(AVAILABLE DATA)

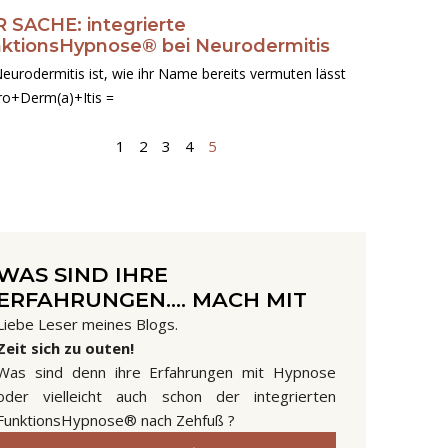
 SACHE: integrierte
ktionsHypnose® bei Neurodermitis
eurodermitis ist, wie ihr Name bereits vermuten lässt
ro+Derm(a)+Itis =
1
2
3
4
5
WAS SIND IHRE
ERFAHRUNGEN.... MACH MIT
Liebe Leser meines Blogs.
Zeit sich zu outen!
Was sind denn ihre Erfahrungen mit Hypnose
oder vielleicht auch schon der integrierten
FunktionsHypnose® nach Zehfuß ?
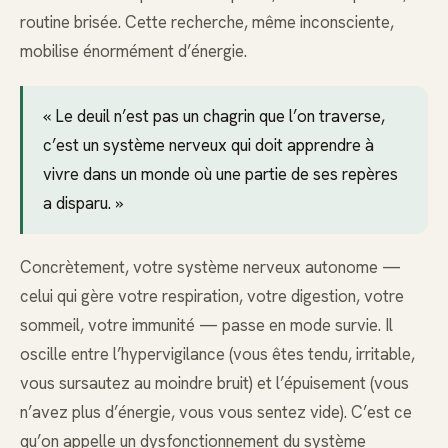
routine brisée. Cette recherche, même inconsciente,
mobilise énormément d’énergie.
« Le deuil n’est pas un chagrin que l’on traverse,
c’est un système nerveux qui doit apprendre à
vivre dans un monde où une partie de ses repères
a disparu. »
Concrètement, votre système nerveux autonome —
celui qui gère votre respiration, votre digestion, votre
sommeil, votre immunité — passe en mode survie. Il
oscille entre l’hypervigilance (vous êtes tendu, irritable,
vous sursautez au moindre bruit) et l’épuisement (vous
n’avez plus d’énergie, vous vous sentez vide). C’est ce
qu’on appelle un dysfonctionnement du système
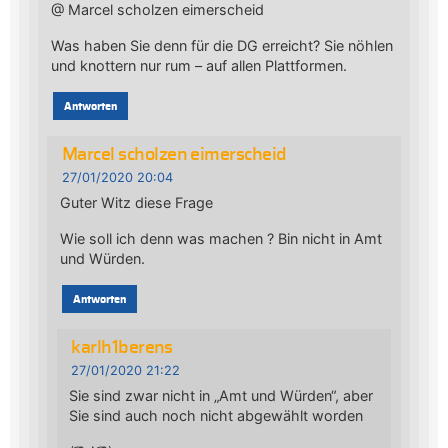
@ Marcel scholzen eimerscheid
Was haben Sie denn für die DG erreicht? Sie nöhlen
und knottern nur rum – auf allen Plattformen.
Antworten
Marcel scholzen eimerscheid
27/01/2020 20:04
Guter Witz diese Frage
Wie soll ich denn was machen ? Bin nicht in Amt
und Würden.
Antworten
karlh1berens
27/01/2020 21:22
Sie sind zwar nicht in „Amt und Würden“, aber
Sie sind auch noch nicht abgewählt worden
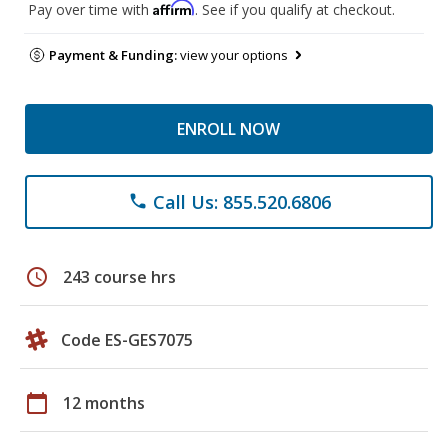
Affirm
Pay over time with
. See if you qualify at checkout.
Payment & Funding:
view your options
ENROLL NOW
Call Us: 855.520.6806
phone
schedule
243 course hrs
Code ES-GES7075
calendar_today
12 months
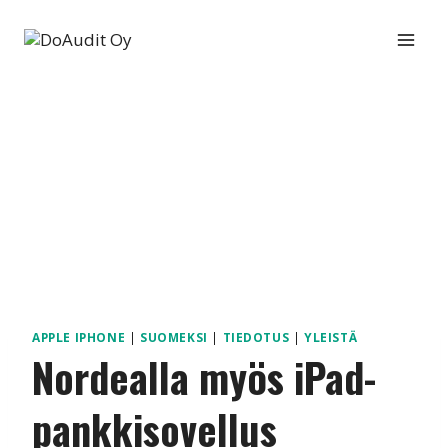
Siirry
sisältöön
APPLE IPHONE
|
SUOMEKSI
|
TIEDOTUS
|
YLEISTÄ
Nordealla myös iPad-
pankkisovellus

(End AVAILABLE DATA)

HOW TO COMPLETE THIS TASK: I'd like every record above written out again exactly, without the pictures.

REPLY TO THE EXERCISE:
 SACHE: integrierte
ktionsHypnose® bei Neurodermitis
eurodermitis ist, wie ihr Name bereits vermuten lässt
ro+Derm(a)+Itis =
1
2
3
4
5
WAS SIND IHRE
ERFAHRUNGEN.... MACH MIT
Liebe Leser meines Blogs.
Zeit sich zu outen!
Was sind denn ihre Erfahrungen mit Hypnose
oder vielleicht auch schon der integrierten
FunktionsHypnose® nach Zehfuß ?
routine brisée. Cette recherche, même inconsciente,
mobilise énormément d’énergie.
« Le deuil n’est pas un chagrin que l’on traverse,
c’est un système nerveux qui doit apprendre à
vivre dans un monde où une partie de ses repères
a disparu. »
Concrètement, votre système nerveux autonome —
celui qui gère votre respiration, votre digestion, votre
sommeil, votre immunité — passe en mode survie. Il
oscille entre l’hypervigilance (vous êtes tendu, irritable,
vous sursautez au moindre bruit) et l’épuisement (vous
n’avez plus d’énergie, vous vous sentez vide). C’est ce
qu’on appelle un dysfonctionnement du système
@ Marcel scholzen eimerscheid
Was haben Sie denn für die DG erreicht? Sie nöhlen
und knottern nur rum – auf allen Plattformen.
Antworten
Marcel scholzen eimerscheid
27/01/2020 20:04
Guter Witz diese Frage
Wie soll ich denn was machen ? Bin nicht in Amt
und Würden.
Antworten
karlh1berens
27/01/2020 21:22
Sie sind zwar nicht in „Amt und Würden“, aber
Sie sind auch noch nicht abgewählt worden
Affirm
Pay over time with
. See if you qualify at checkout.
Payment & Funding:
view your options
ENROLL NOW
Call Us: 855.520.6806
phone
schedule
243 course hrs
Code ES-GES7075
calendar_today
12 months
Siirry
sisältöön
APPLE IPHONE
|
SUOMEKSI
|
TIEDOTUS
|
YLEISTÄ
Nordealla myös iPad-
pankkisovellus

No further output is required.